The voxel-based world of Minecraft has a signature look to it, and now those blocks can benefit from ray tracing. Today, a number of graphical upgrades including ray tracing support have officially been added to the Microsoft Windows 10 client.
Minecraft's RTX Windows 10 beta went live earlier earlier this year via a special standalone client as part of a partnership between Mojang, Microsoft, and Nvidia. The update today brings ray tracing, as well as additional graphical options like Nvidia's DLSS, into the official Minecraft Windows 10 client.
To celebrate, two new Minecraft worlds are on their way, bringing the lineup of official RTX-enabled worlds to 15. One will feature dungeons, while the other looks like a version of the famous Roman Colosseum. Players will be able to play all ray tracing worlds and maps with people on other platforms using the Minecraft Bedrock game clients. Those with ray tracing visuals enabled will see all the fancy new lighting upgrades while other platforms will see the basic Minecraft visuals.
The original ray tracing update was pretty impressive, even if the idea of beautifully-lit blocks doesn't stir something in your heart. The term "ray tracing" can still seem ambiguous at times given how its implementation differs from game to game, but in Minecraft it's pretty easy to see the effects as the sun moves through the sky and the world adjusts in real time.

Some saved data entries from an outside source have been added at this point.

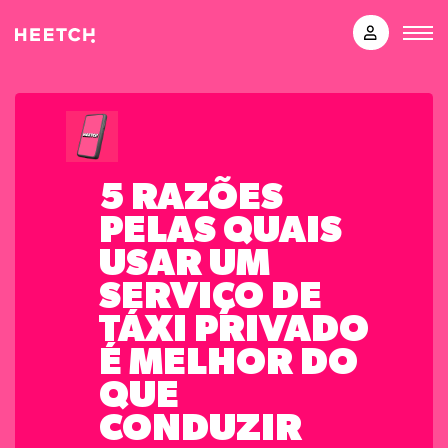
5 RAZÕES
PELAS QUAIS
USAR UM
SERVIÇO DE
TÁXI PRIVADO
É MELHOR DO
QUE
CONDUZIR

Minecraft might be a very old game, but it's still had a number of recent developments, especially this year. Alongside this ray tracing update, Minecraft's unofficial mascot Steve managed to an invite to Super Smash Bros. Ultimate, and intrepid players discovered the exact seed for its menu screen world. Even earlier in the year, while stay-at-home orders were being enforced, some musicians turned to Minecraft to host concerts, creating venues with merch, pits, and chill areas to recreate the live music experience in voxel form.